Happy 40th Anniversary to Talking Heads’ Debut Album Talking Heads: 77, originally released September 16, 1977.
By no means were Talking Heads a conventional band. They were vastly different from any of the other bands that came out of the talent pool at CBGB. They certainly weren’t punks, but they definitely oozed 1970’s New York.
The staggered rhythms, disconnected lyrics and the monotone, almost detached delivery of the vocals on their debut album Talking Heads: 77 exemplified the Big Apple. It was a city on edge, bathed in grittiness and terrorized by a serial killer. Under normal circumstances, these combined elements would send the average person running for the hills, but there was something different about Talking Heads.

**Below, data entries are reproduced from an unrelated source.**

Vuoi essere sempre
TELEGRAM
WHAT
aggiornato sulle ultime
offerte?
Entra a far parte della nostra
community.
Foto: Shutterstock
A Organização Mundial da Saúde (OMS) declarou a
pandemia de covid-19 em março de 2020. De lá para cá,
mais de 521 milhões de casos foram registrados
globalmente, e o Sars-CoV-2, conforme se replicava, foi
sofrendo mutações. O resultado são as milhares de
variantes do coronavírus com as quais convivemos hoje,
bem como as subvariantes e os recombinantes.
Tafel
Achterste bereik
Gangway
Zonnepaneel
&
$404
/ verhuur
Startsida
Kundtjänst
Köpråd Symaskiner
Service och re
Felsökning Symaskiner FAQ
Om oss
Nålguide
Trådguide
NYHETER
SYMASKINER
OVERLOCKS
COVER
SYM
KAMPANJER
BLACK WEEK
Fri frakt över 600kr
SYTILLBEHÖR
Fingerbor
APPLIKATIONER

Lead singer David Byrne came off as that weird, but likable neighbor of yours who is in a band that much to your surprise, is pretty damn good. Drummer Chris Frantz and self-taught bassist Tina Weymouth attended the Rhode Island School of Design with Byrne. They added multi-instrumentalist Jerry Harrison, formerly of Jonathan Richman's band The Modern Lovers in 1977 in the midst of recording Talking Heads: 77.
Throughout their career, Talking Heads managed to take their love of late-60’s pop, Motown and Caribbean music and turn it on its head. The opening track “Uh-Oh, Love Comes to Town" makes this case. It may be one of the few rock songs I’ve ever heard with a steel drum in the background. It’s sort of like Talking Heads were testing the waters to see if they could pull off integrating the Afro-Caribbean sound with their music. It would become a staple of their music on future albums.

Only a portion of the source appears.